WORK REQUEST. Your task is to output the listing exactly, leaving every image out.

SOURCE DATA.

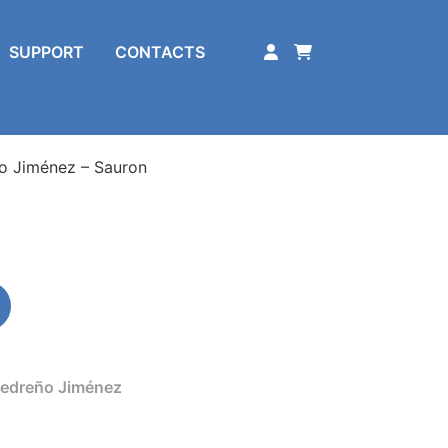
SUPPORT
CONTACTS
o Jiménez – Sauron
edreño Jiménez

RESPONSE.
SUPPORT
CONTACTS
o Jiménez – Sauron
edreño Jiménez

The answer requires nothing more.